┌────────

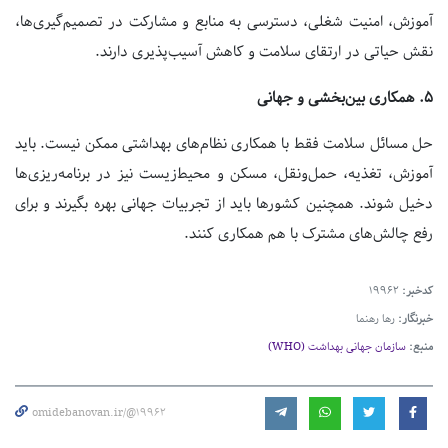
آموزش، امنیت شغلی، دسترسی به منابع و مشارکت در تصمیم‌گیری‌ها،
نقش حیاتی در ارتقای سلامت و کاهش آسیب‌پذیری دارند.
5. همکاری بین‌بخشی و جهانی
حل مسائل سلامت فقط با همکاری نظام‌های بهداشتی ممکن نیست. باید
آموزش، تغذیه، حمل‌ونقل، مسکن و محیط‌زیست نیز در برنامه‌ریزی‌ها
دخیل شوند. همچنین کشورها باید از تجربیات جهانی بهره بگیرند و برای
رفع چالش‌های مشترک با هم همکاری کنند.
کدخبر:
19962
خبرنگار:
رها رهنما
منبع:
سازمان جهانی بهداشت (WHO)
omidebanovan.ir/@19962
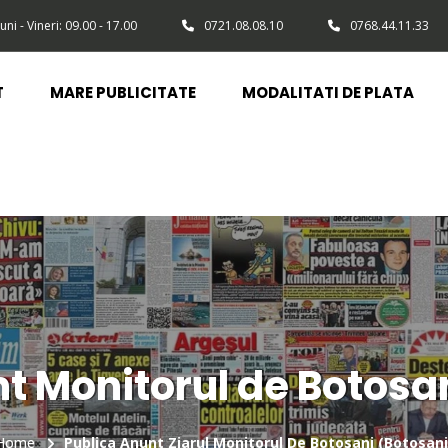
uni - Vineri: 09.00 - 17.00
0721.08.08.10
0768.44.11.33
T
MARE PUBLICITATE
MODALITATI DE PLATA
t Monitorul de Botosa
Home
Publica Anunt Ziarul Monitorul De Botosani (Botosani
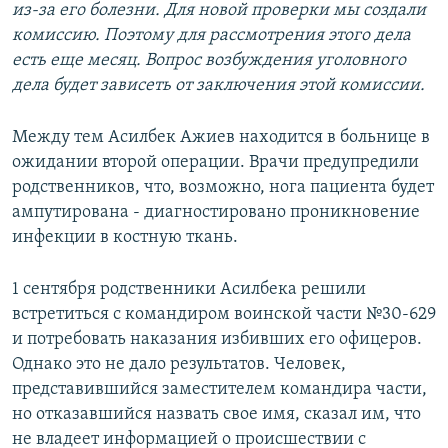
из-за его болезни. Для новой проверки мы создали
комиссию. Поэтому для рассмотрения этого дела
есть еще месяц. Вопрос возбуждения уголовного
дела будет зависеть от заключения этой комиссии.
Между тем Асилбек Ажиев находится в больнице в
ожидании второй операции. Врачи предупредили
родственников, что, возможно, нога пациента будет
ампутирована - диагностировано проникновение
инфекции в костную ткань.
1 сентября родственники Асилбека решили
встретиться с командиром воинской части №30-629
и потребовать наказания избивших его офицеров.
Однако это не дало результатов. Человек,
представившийся заместителем командира части,
но отказавшийся назвать свое имя, сказал им, что
не владеет информацией о происшествии с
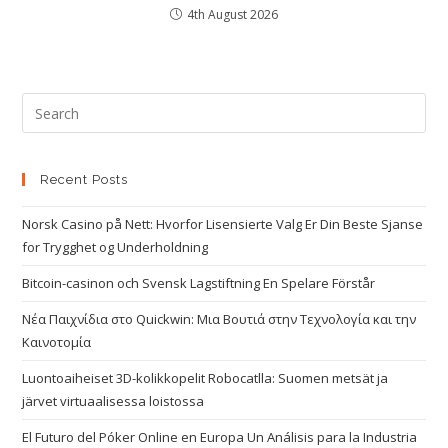
4th August 2026
Recent Posts
Norsk Casino på Nett: Hvorfor Lisensierte Valg Er Din Beste Sjanse
for Trygghet og Underholdning
Bitcoin-casinon och Svensk Lagstiftning En Spelare Förstår
Νέα Παιχνίδια στο Quickwin: Μια Βουτιά στην Τεχνολογία και την
Καινοτομία
Luontoaiheiset 3D-kolikkopelit Robocatlla: Suomen metsät ja
järvet virtuaalisessa loistossa
El Futuro del Póker Online en Europa Un Análisis para la Industria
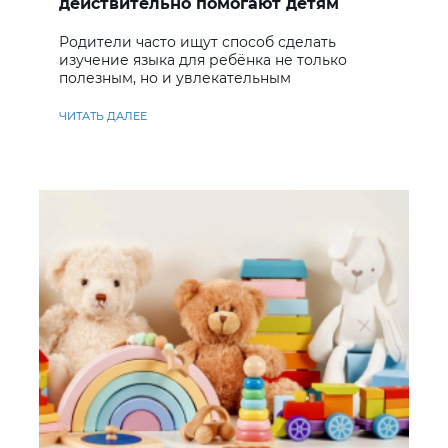
действительно помогают детям
учить английский
Родители часто ищут способ сделать
изучение языка для ребёнка не только
полезным, но и увлекательным
ЧИТАТЬ ДАЛЕЕ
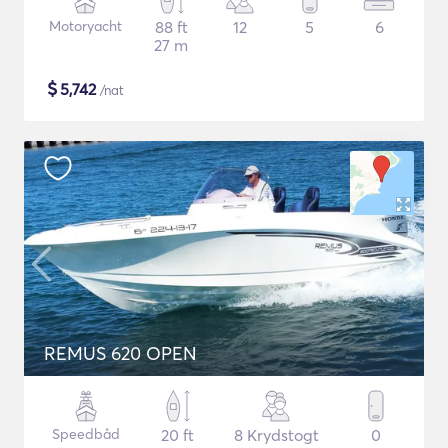
Motoryacht
88 ft
12
5
6
27 m
$
5,742
/nat
REMUS 620 OPEN
Speedbåd
20 ft
8 Krydstogt
0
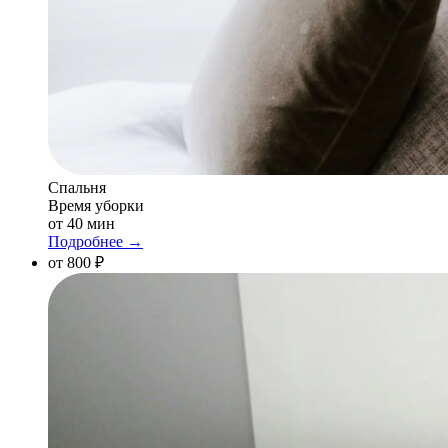
Спальня
Время уборки
от 40 мин
Подробнее →
от 800 ₽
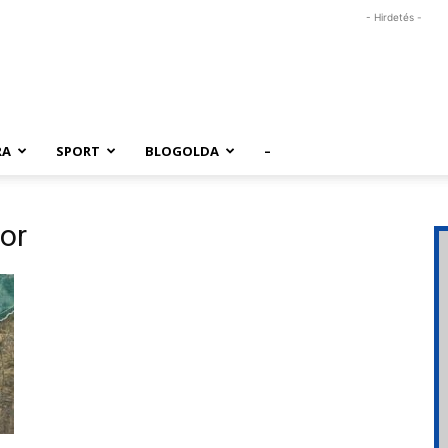
- Hirdetés -
RA
SPORT
BLOGOLDA
–
or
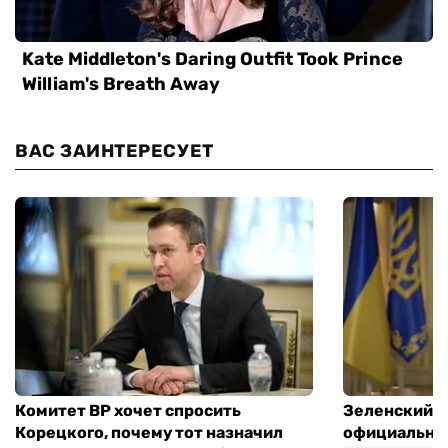
ВАС ЗАИНТЕРЕСУЕТ
Комитет ВР хочет спросить
Зеленский п
Корецкого, почему тот назначил
официальны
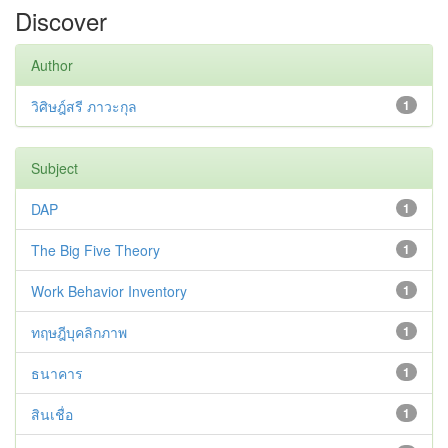
Discover
Author
วิศิษฎ์สรี ภาวะกุล
1
Subject
DAP
1
The Big Five Theory
1
Work Behavior Inventory
1
ทฤษฎีบุคลิกภาพ
1
ธนาคาร
1
สินเชื่อ
1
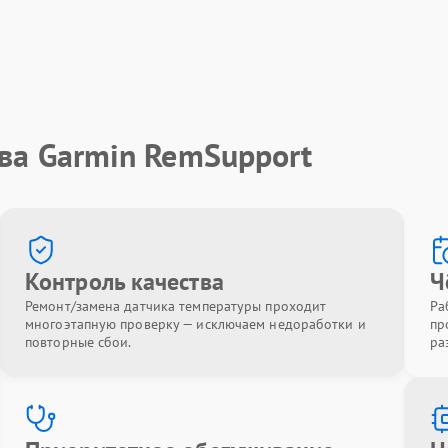
ва Garmin RemSupport
Контроль качества
Ч
Ремонт/замена датчика температуры проходит
Ра
многоэтапную проверку — исключаем недоработки и
пр
повторные сбои.
ра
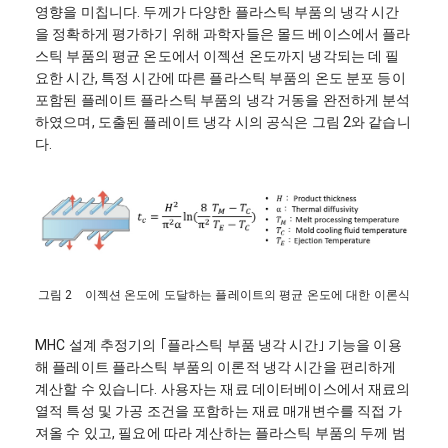
영향을 미칩니다. 두께가 다양한 플라스틱 부품의 냉각 시간
을 정확하게 평가하기 위해 과학자들은 몰드 베이스에서 플라
스틱 부품의 평균 온도에서 이젝션 온도까지 냉각되는 데 필
요한 시간, 특정 시간에 따른 플라스틱 부품의 온도 분포 등이
포함된 플레이트 플라스틱 부품의 냉각 거동을 완전하게 분석
하였으며, 도출된 플레이트 냉각 시의 공식은 그림 2와 같습니
다.
그림 2 이젝션 온도에 도달하는 플레이트의 평균 온도에 대한 이론식
MHC 설계 추정기의 ｢플라스틱 부품 냉각 시간｣ 기능을 이용
해 플레이트 플라스틱 부품의 이론적 냉각 시간을 편리하게
계산할 수 있습니다. 사용자는 재료 데이터베이스에서 재료의
열적 특성 및 가공 조건을 포함하는 재료 매개변수를 직접 가
져올 수 있고, 필요에 따라 계산하는 플라스틱 부품의 두께 범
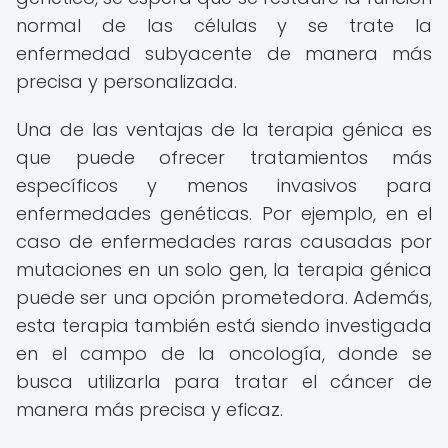
normal de las células y se trate la
enfermedad subyacente de manera más
precisa y personalizada.
Una de las ventajas de la terapia génica es
que puede ofrecer tratamientos más
específicos y menos invasivos para
enfermedades genéticas. Por ejemplo, en el
caso de enfermedades raras causadas por
mutaciones en un solo gen, la terapia génica
puede ser una opción prometedora. Además,
esta terapia también está siendo investigada
en el campo de la oncología, donde se
busca utilizarla para tratar el cáncer de
manera más precisa y eficaz.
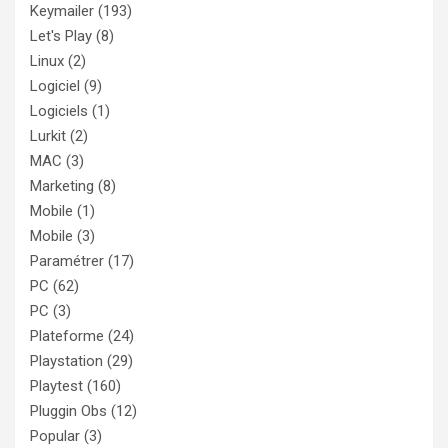
Keymailer
(193)
Let's Play
(8)
Linux
(2)
Logiciel
(9)
Logiciels
(1)
Lurkit
(2)
MAC
(3)
Marketing
(8)
Mobile
(1)
Mobile
(3)
Paramétrer
(17)
PC
(62)
PC
(3)
Plateforme
(24)
Playstation
(29)
Playtest
(160)
Pluggin Obs
(12)
Popular
(3)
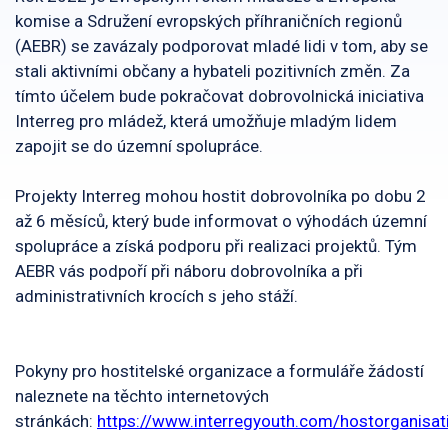
komise a Sdružení evropských příhraničních regionů
(AEBR) se zavázaly podporovat mladé lidi v tom, aby se
stali aktivními občany a hybateli pozitivních změn. Za
tímto účelem bude pokračovat dobrovolnická iniciativa
Interreg pro mládež, která umožňuje mladým lidem
zapojit se do územní spolupráce.
Projekty Interreg mohou hostit dobrovolníka po dobu 2
až 6 měsíců, který bude informovat o výhodách územní
spolupráce a získá podporu při realizaci projektů. Tým
AEBR vás podpoří při náboru dobrovolníka a při
administrativních krocích s jeho stáží.
Pokyny pro hostitelské organizace a formuláře žádostí
naleznete na těchto internetových
stránkách:
https://www.interregyouth.com/hostorganisat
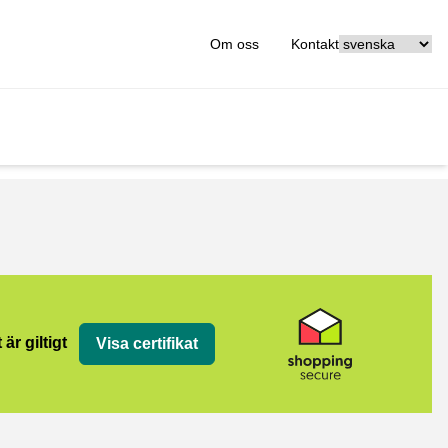
[_General:Langu
Om oss
Kontakt
 är giltigt
Visa certifikat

└────────

*About this task*
Using the data above, print only the lines starting at the one with "представившийся заместителем командира" and ending at the one with "Контроль качества", exactly as they stand, minus the pictures.

*Solution*
представившийся заместителем командира части,
но отказавшийся назвать свое имя, сказал им, что
не владеет информацией о происшествии с
4th August 2026
Recent Posts
Norsk Casino på Nett: Hvorfor Lisensierte Valg Er Din Beste Sjanse
for Trygghet og Underholdning
Bitcoin-casinon och Svensk Lagstiftning En Spelare Förstår
Νέα Παιχνίδια στο Quickwin: Μια Βουτιά στην Τεχνολογία και την
Καινοτομία
Luontoaiheiset 3D-kolikkopelit Robocatlla: Suomen metsät ja
järvet virtuaalisessa loistossa
El Futuro del Póker Online en Europa Un Análisis para la Industria
действительно помогают детям
учить английский
Родители часто ищут способ сделать
изучение языка для ребёнка не только
полезным, но и увлекательным
ЧИТАТЬ ДАЛЕЕ
Motoryacht
88 ft
12
5
6
27 m
$
5,742
/nat
REMUS 620 OPEN
Speedbåd
20 ft
8 Krydstogt
0
Спальня
Время уборки
от 40 мин
Подробнее →
от 800 ₽
- Hirdetés -
RA
SPORT
BLOGOLDA
–
or
ВАС ЗАИНТЕРЕСУЕТ
Комитет ВР хочет спросить
Зеленский п
Корецкого, почему тот назначил
официальны
Discover
Author
วิศิษฎ์สรี ภาวะกุล
1
Subject
DAP
1
The Big Five Theory
1
Work Behavior Inventory
1
ทฤษฎีบุคลิกภาพ
1
ธนาคาร
1
สินเชื่อ
1
ва Garmin RemSupport
Контроль качества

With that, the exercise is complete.